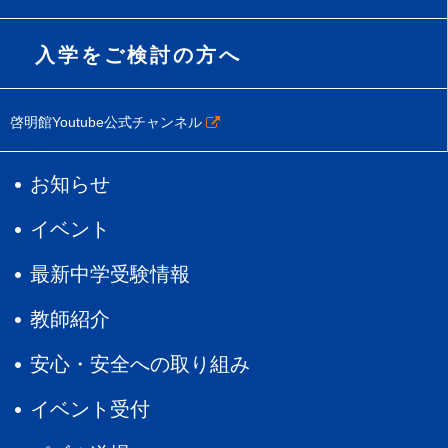
入学をご検討の方へ
啓明館Youtube公式チャンネル
お知らせ
イベント
最新中学受験情報
教師紹介
安心・安全への取り組み
イベント受付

================================

▸ ASSIGNMENT:
Copy the data above word for word. Pictures stay out.

▸ EXERCISE OUTPUT:
入学をご検討の方へ
啓明館Youtube公式チャンネル
お知らせ
イベント
最新中学受験情報
教師紹介
安心・安全への取り組み
イベント受付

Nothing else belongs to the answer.